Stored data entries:
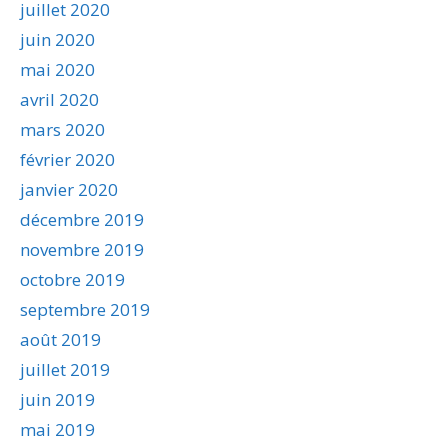
juillet 2020
juin 2020
mai 2020
avril 2020
mars 2020
février 2020
janvier 2020
décembre 2019
novembre 2019
octobre 2019
septembre 2019
août 2019
juillet 2019
juin 2019
mai 2019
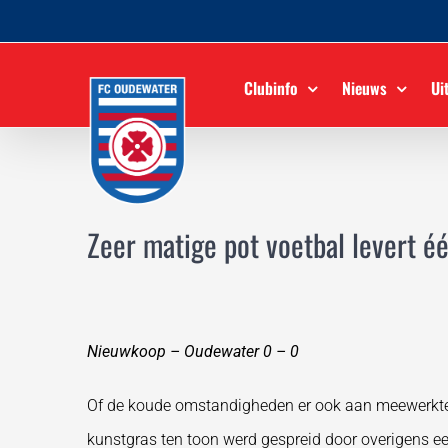
Ga
naar
inhoud
Clubinfo
Nieuws
Ui
Zeer matige pot voetbal levert é
Nieuwkoop – Oudewater 0 – 0
Of de koude omstandigheden er ook aan meewerkten 
kunstgras ten toon werd gespreid door overigens ee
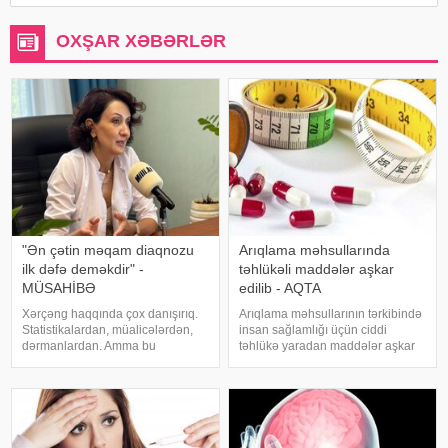
OXŞAR XƏBƏRLƏR
"Ən çətin məqam diaqnozu
Arıqlama məhsullarında
ilk dəfə deməkdir" -
təhlükəli maddələr aşkar
MÜSAHİBƏ
edilib - AQTA
Xərçəng haqqında çox danışırıq.
Arıqlama məhsullarının tərkibində
Statistikalardan, müalicələrdən,
insan sağlamlığı üçün ciddi
dərmanlardan. Amma bu
təhlükə yaradan maddələr aşkar
xəstəliyin arxasında dayanan
edilib. xəbər verir ki, bunu
insanlardan, onların
Azərbaycan Respublikasının Qida
qorxularından, ümidlərindən,
Təhlükəsizliyi Agentliyinin (AQTA)
yanlış bildiklərindən daha az
Qida təhlükəsizliyi şöbəsinin
danışırıq. Elə buna gör
müdir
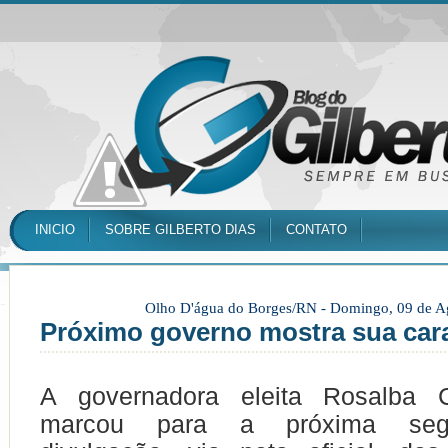
INICIO
SOBRE GILBERTO DIAS
CONTATO
Olho D'água do Borges/RN -
Domingo, 09 de A
Próximo governo mostra sua car
A governadora eleita Rosalba C
marcou para a próxima segu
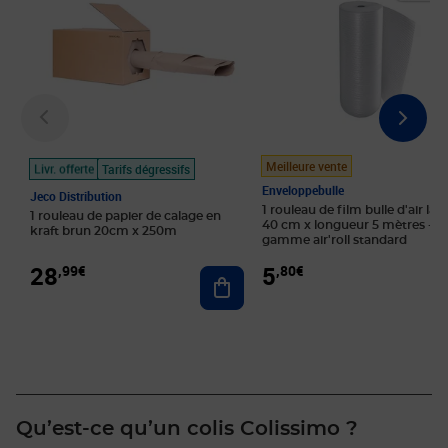
Meilleure vente
Livr. offerte
Tarifs dégressifs
Enveloppebulle
Jeco Distribution
1 rouleau de film bulle d'air lar
1 rouleau de papier de calage en
40 cm x longueur 5 mètres -
kraft brun 20cm x 250m
gamme air'roll standard
28
5
,99€
,80€
Ajouter au panier
Qu’est-ce qu’un colis Colissimo ?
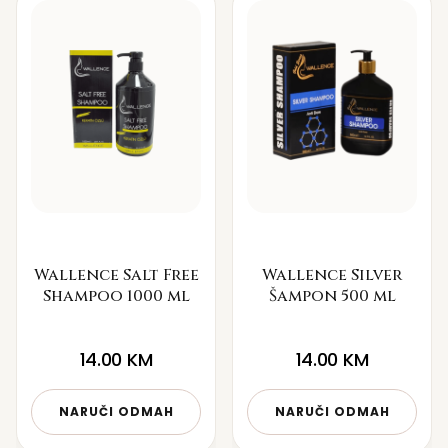
Wallence Salt Free
Wallence Silver
Shampoo 1000 ml
Šampon 500 ml
14.00
KM
14.00
KM
NARUČI ODMAH
NARUČI ODMAH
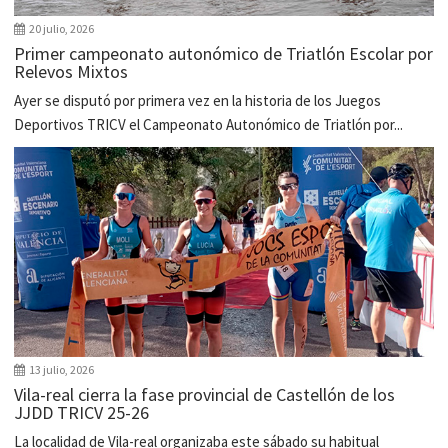
20 julio, 2026
Primer campeonato autonómico de Triatlón Escolar por
Relevos Mixtos
Ayer se disputó por primera vez en la historia de los Juegos
Deportivos TRICV el Campeonato Autonómico de Triatlón por...
13 julio, 2026
Vila-real cierra la fase provincial de Castellón de los
JJDD TRICV 25-26
La localidad de Vila-real organizaba este sábado su habitual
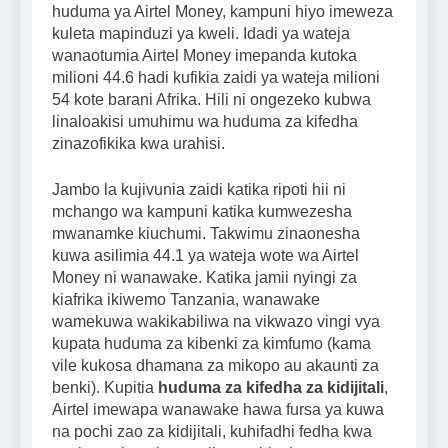
huduma ya Airtel Money, kampuni hiyo imeweza
kuleta mapinduzi ya kweli. Idadi ya wateja
wanaotumia Airtel Money imepanda kutoka
milioni 44.6 hadi kufikia zaidi ya wateja milioni
54 kote barani Afrika. Hili ni ongezeko kubwa
linaloakisi umuhimu wa huduma za kifedha
zinazofikika kwa urahisi.
Jambo la kujivunia zaidi katika ripoti hii ni
mchango wa kampuni katika kumwezesha
mwanamke kiuchumi. Takwimu zinaonesha
kuwa asilimia 44.1 ya wateja wote wa Airtel
Money ni wanawake. Katika jamii nyingi za
kiafrika ikiwemo Tanzania, wanawake
wamekuwa wakikabiliwa na vikwazo vingi vya
kupata huduma za kibenki za kimfumo (kama
vile kukosa dhamana za mikopo au akaunti za
benki). Kupitia
huduma za kifedha za kidijitali
,
Airtel imewapa wanawake hawa fursa ya kuwa
na pochi zao za kidijitali, kuhifadhi fedha kwa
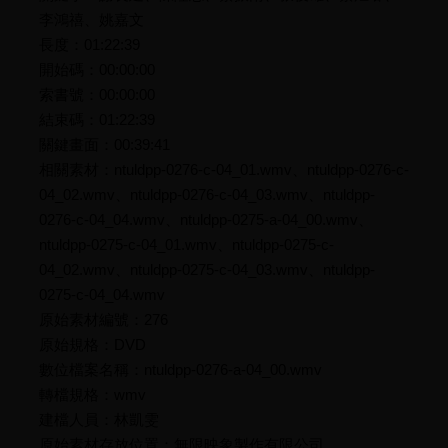
李鴻禧、姚嘉文
長度：01:22:39
開始碼：00:00:00
索書號：00:00:00
結束碼：01:22:39
關鍵畫面：00:39:41
相關素材：ntuldpp-0276-c-04_01.wmv、ntuldpp-0276-c-
04_02.wmv、ntuldpp-0276-c-04_03.wmv、ntuldpp-
0276-c-04_04.wmv、ntuldpp-0275-a-04_00.wmv、
ntuldpp-0275-c-04_01.wmv、ntuldpp-0275-c-
04_02.wmv、ntuldpp-0275-c-04_03.wmv、ntuldpp-
0275-c-04_04.wmv
原始素材編號：276
原始規格：DVD
數位檔案名稱：ntuldpp-0276-a-04_00.wmv
轉檔規格：wmv
建檔人員：林凱雯
原始素材存放位置：無限映象製作有限公司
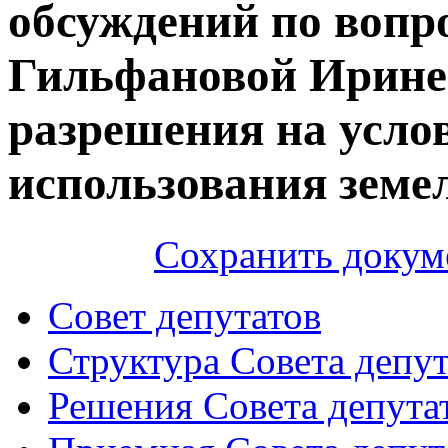
обсуждений по вопр
Гильфановой Ирине
разрешения на усло
использования земе
Сохранить докум
Совет депутатов
Структура Совета депут
Решения Совета депута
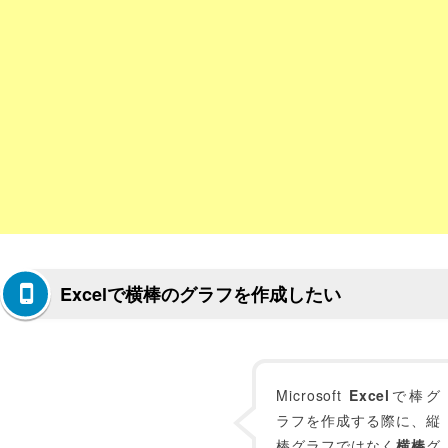
Excelで横棒のグラフを作成したい
Microsoft
Excel
で棒グ
ラフを作成する際に、縦
棒グラフではなく
横棒
グ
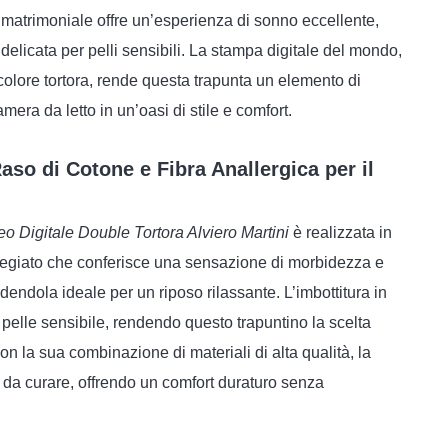
 matrimoniale offre un’esperienza di sonno eccellente,
elicata per pelli sensibili. La stampa digitale del mondo,
olore tortora, rende questa trapunta un elemento di
era da letto in un’oasi di stile e comfort.
aso di Cotone e Fibra Anallergica per il
o Digitale Double Tortora Alviero Martini
è realizzata in
pregiato che conferisce una sensazione di morbidezza e
dendola ideale per un riposo rilassante. L’imbottitura in
 pelle sensibile, rendendo questo trapuntino la scelta
on la sua combinazione di materiali di alta qualità, la
e da curare, offrendo un comfort duraturo senza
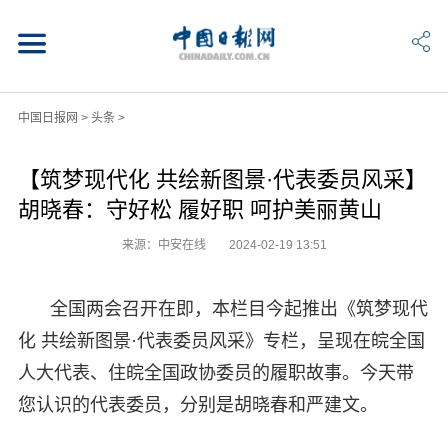
中国日报网
>
头条
>
【筑梦现代化 共绘新图景·代表委员风采】
胡晓春：守好松 履好职 呵护美丽黄山
来源：中安在线
2024-02-19 13:51
全国两会召开在即，本栏目今起推出《筑梦现代
化 共绘新图景·代表委员风采》专栏，呈现在皖全国
人大代表、住皖全国政协委员的履职故事。今天带
您认识的代表委员，分别是胡晓春和严建文。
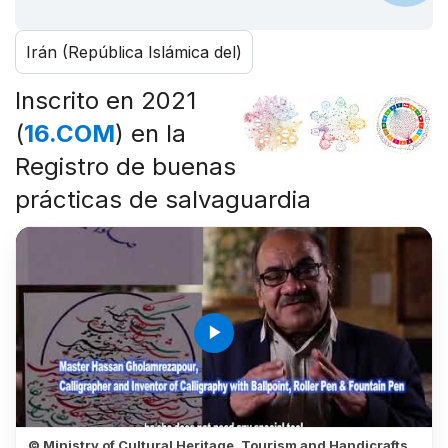
Irán (República Islámica del)
Inscrito en 2021
(
16.COM
) en la
Registro de buenas
prácticas de salvaguardia
play_arrow
© Ministry of Cultural Heritage, Tourism and Handicrafts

• _Directions for this task_
Print, exactly, each line above from the one with "Структура Совета депут" to the one with "era da letto in un’oasi di stile e comfort.", end lines included. Leave pictures out of it.

• _Result below_
Структура Совета депут
Решения Совета депута
Excelで横棒のグラフを作成したい
Microsoft
Excel
で棒グ
ラフを作成する際に、縦
棒グラフではなく
横棒
グ
 matrimoniale offre un’esperienza di sonno eccellente,
elicata per pelli sensibili. La stampa digitale del mondo,
olore tortora, rende questa trapunta un elemento di
era da letto in un’oasi di stile e comfort.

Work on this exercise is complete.